Ó Zaratustra, para os que pensam como nós, as próprias coisas dançam: vêm e dão-se a mão e riem e fogem — e voltam.
Tudo vai, tudo volta; eternamente gira a roda do ser. Tudo morre, tudo refloresce, eternamente transcorre o ano do ser.
Tudo se desfaz, tudo é refeito; eternamente constrói-se a mesma casa do ser. Tudo separa-se, tudo volta a encontrar-se; eternamente fiel a si mesmo permanece o anel do ser.
Em cada instante começa o ser; em torno de todo o ‘aqui’ rola a bola ‘acolá’. O meio está em toda parte. Curvo é o caminho da eternidade. (NIETZSCHE, 2005: 259-260)

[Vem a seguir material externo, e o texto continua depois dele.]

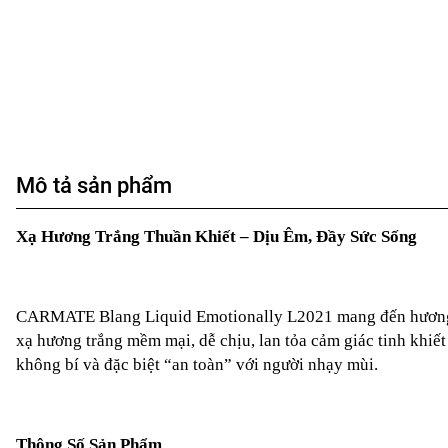
Mô tả sản phẩm
Xạ Hương Trắng Thuần Khiết – Dịu Êm, Đầy Sức Sống
CARMATE Blang Liquid Emotionally L2021 mang đến hương W
xạ hương trắng mềm mại, dễ chịu, lan tỏa cảm giác tinh khiế
không bí và đặc biệt “an toàn” với người nhạy mùi.
Thông Số Sản Phẩm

            A estas palavras Zaratustra não objeta, como acreditam alguns fazendo referência à objeção contra o anão, mas sorri complacente, reconhecendo que também seus animais haviam compreendido que era ele o pastor do enigma e, por lhe relembrarem isso, Zaratustra os chama “farsantes e realejos”. Há uma só objeção de Zaratustra: de que seu pensamento do eterno retorno, que o permitiu naqueles sete dias fazer a mais profunda experiência trágica, não seja repetida e transformada em “modinha de realejo”.
            Mas, qual era a enfermidade de Zaratustra e como ele se cura dessa doença? Já o dissemos: é o grande nojo pelo homem, pelo homem pequeno – e por toda humanidade na medida em que esta se mostra pequena demais, o maior dos homens é ainda por demais humano. Mais do que nunca Zaratustra deve assumir que “o homem é algo que deve ser ultrapassado”. Mas o consolo de saber que o homem não é um fim, mas um meio, é apenas isso, um consolo, não uma cura, não uma redenção. A questão deve portanto permanecer: como Zaratustra se redime de seu nojo?
            “Onde habita o perigo é lá que também cresce o que salva” — Disse Hölderlin uma vez. E é no mesmo sentido que se dá a reviravolta trágica de Zaratustra. Zaratustra se redime na medida em que reverte o sentido do eterno retorno. Pois, se tudo está fadado a retornar exatamente como é, ele também está fadado a se-tornar-o-que-é: mestre do eterno retorno e prenunciador do sobre-humano. Este é o seu destino e somente o amor incondicional a tal destino pode ser considerado como redenção. De todo modo amar o próprio destino significa também amar e desejar tudo, incluindo o homem e sua misera história, exatamente como são.
            Zaratustra é o pastor do enigma. Mas o homem, a humanidade histórica, também o é na medida em que também esta padece de uma doença análoga, ou da mesma doença em âmbito histórico. Se assim considerarmos, a redenção do niilismo, sua ultrapassagem, deve ser análoga á cura de Zaratustra: deve repousar na mesma contradição que ora fez Zaratustra sucumbir. É justamente esta reviravolta histórica que é prenunciada por Nietzsche no segundo livro de Assim falou Zaratustra, no título “Da redenção”. Aí Nietzsche descreve o desenvolvimento do espírito de vingança que conduz ao niilismo moderno e a possibilidade de sua superação como redenção da vontade.


IV


Se o texto publicado em A gaia ciência nada mais faz que insinuar e acenar para o pensamento do eterno retorno, o mesmo não acontece com as anotações particulares que serviram de base para compor o aforismo. Não se trata mais de uma hipótese lançada na noite mais solitária por um demônio, nem da batalha trágica de Zaratustra contra seu demônio pessoal, o espírito de gravidade; mas, da afirmação categórica do próprio filósofo que assume esse pensamento numa afirmação visceral:

Homem! Tua vida inteira, como uma ampulheta, será sempre desvirada outra vez e circular do mundo. E então encontrarás cada dor e cada prazer e cada amigo sempre se escoará outra vez —, um grande minuto de tempo no intervalo, até que todas as condições, a partir dos quais vieste a ser, se reúnam outra vez no curso e inimigo e cada esperança e cada erro e cada folha de grama e cada raio de sol outra vez, a inteira conexão de todas as coisas. Esse anel, em que és um grão, resplandece sempre outra vez. E em cada anel da existência humana em geral há sempre uma hora, em que primeiro para um, depois para muitos, depois para todos, emerge o mais poderoso dos pensamentos, o pensamento do eterno retorno de todas as coisas: — é cada vez, para a humanidade, a hora do meio-dia. (NIETZSCHE, 2005: 442)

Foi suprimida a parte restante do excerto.